Desde o mês de junho, a Santa Casa de Ubatuba passou a contar com uma fonoaudióloga na equipe do Hospital para a realização gratuita do exame denominado Emissões Otoacústicas Evocadas, popularmente conhecido como o “Teste da Orelhinha”, que detecta deficiências auditivas desde o nascimento, possibilitando o diagnóstico e o tratamento precoce de eventuais problemas auditivos.

A Triagem Auditiva Neonatal Universal (TAN), por meio do Teste da Orelhinha, é fundamental para o diagnóstico precoce e para a realização de procedimentos que irão minimizar os impactos da deficiência auditiva no desenvolvimento da criança.
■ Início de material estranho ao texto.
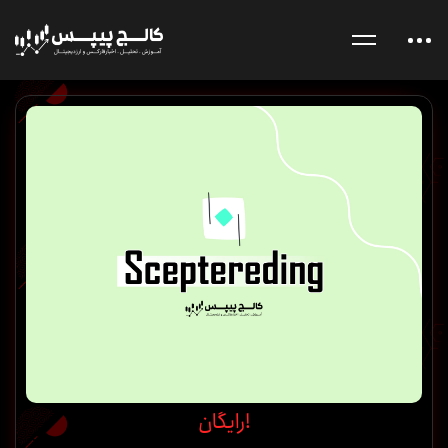
رایگان!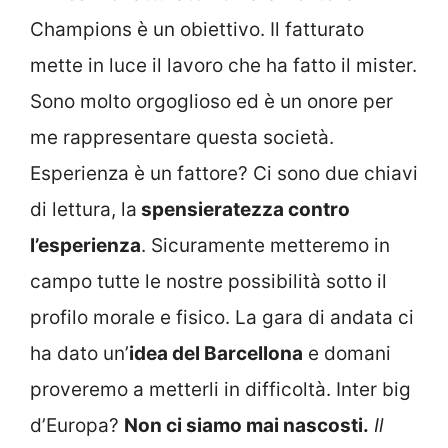
Champions è un obiettivo. Il fatturato
mette in luce il lavoro che ha fatto il mister.
Sono molto orgoglioso ed è un onore per
me rappresentare questa società.
Esperienza è un fattore? Ci sono due chiavi
di lettura, la
spensieratezza contro
l’esperienza
. Sicuramente metteremo in
campo tutte le nostre possibilità sotto il
profilo morale e fisico. La gara di andata ci
ha dato un’
idea del Barcellona
e domani
proveremo a metterli in difficoltà. Inter big
d’Europa?
Non ci siamo mai nascosti.
Il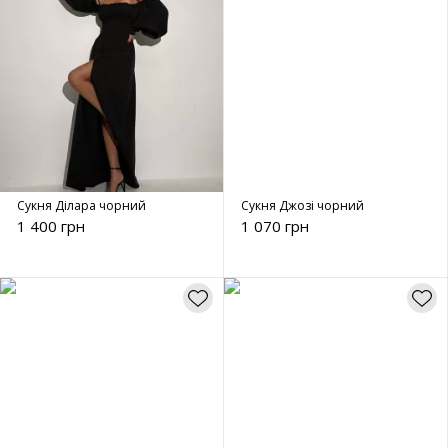
Сукня Ділара чорний
Сукня Джозі чорний
1 400 грн
1 070 грн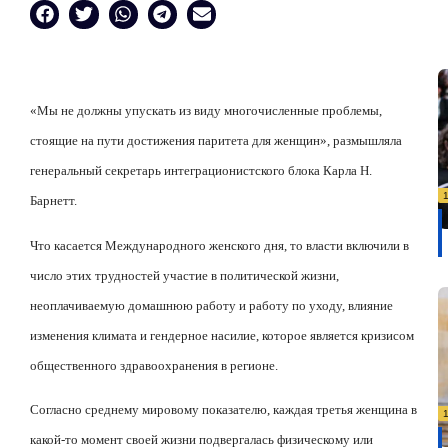
«Мы не должны упускать из виду многочисленные проблемы,
стоящие на пути достижения паритета для женщин», размышляла
генеральный секретарь интеграционистского блока Карла Н.
Барнетт.
Что касается Международного женского дня, то власти включили в
число этих трудностей участие в политической жизни,
неоплачиваемую домашнюю работу и работу по уходу, влияние
изменения климата и гендерное насилие, которое является кризисом
общественного здравоохранения в регионе.
Согласно среднему мировому показателю, каждая третья женщина в
какой-то момент своей жизни подвергалась физическому или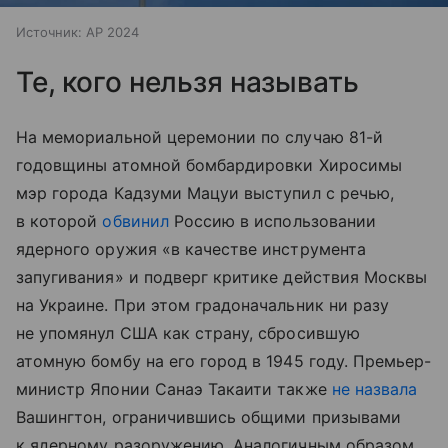
Источник:
AP 2024
Те, кого нельзя называть
На мемориальной церемонии по случаю 81-й
годовщины атомной бомбардировки Хиросимы
мэр города Кадзуми Мацуи выступил с речью,
в которой
обвинил
Россию в использовании
ядерного оружия «в качестве инструмента
запугивания» и подверг критике действия Москвы
на Украине. При этом градоначальник ни разу
не упомянул США как страну, сбросившую
атомную бомбу на его город в 1945 году. Премьер-
министр Японии Санаэ Такаити также
не назвала
Вашингтон, ограничившись общими призывами
к ядерному разоружению. Аналогичным образом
O exame também detecta alterações simples, como infecções no ouvido.

O exame se tornou obrigatório em todos os hospitais e maternidades e na Santa Casa de Ubatuba o procedimento vem sendo realizado pela fonoaudióloga Jana Marangon Corrêa, especialista em audiologia. Em apenas dois meses, foram feitos 160 testes no Hospital. “O exame não tem contraindicação, é rápido, não invasivo, indolor e de fácil aplicação. Consiste na colocação de um fone na orelhinha do bebê, acoplado a um computador, que emite sons e recolhe as respostas que a cóclea (caracol ou cavidade espiral da parte auditiva do ouvido interno) do bebê produz. O resultado sai na hora e o teste é muito eficaz, pois a detecção precoce da surdez permite uma intervenção imediata, fundamental para o desenvolvimento adequado da fala, da linguagem e do processo de aprendizagem do bebê”, explicou Jana.

A deficiência auditiva ocorre em um grande número de pessoas e atinge crianças e adultos. O impacto global da deficiência auditiva é significativo, causando atraso no progresso educacional das crianças e acarretando sérias consequências psicossociais para os que adquirem a perda auditiva ao longo da vida.

Segundo estudos científicos, a criança com problema auditivo tende a se calar e, consequentemente, ficar muda. Pesquisas apontam ainda que a prevalência da perda auditiva em berçário é de um a três em cada mil nascidos, enquanto que em bebês de alto risco (meningite, dengue, zika, rubéola, etc) corresponde a um para cada cinquenta nascidos.

De acordo com a fonoaudióloga, o Teste da Orelhinha deve ser realizado antes da alta hospitalar ou, no máximo, até os 28 dias de vida, pois depois desse período o bebê diminui as horas de sono e aumenta a atividade motora. “Quando detectado algum problema, o bebê é encaminhado para um serviço de referência na especialidade, onde são realizados a avaliação otorrinolaringológica e exames complementares”, descreveu.

Ainda segundo Jana Marangon, a pessoa que escuta bem será sempre um indivíduo melhor inserido na família, sociedade, escola e mercado de trabalho.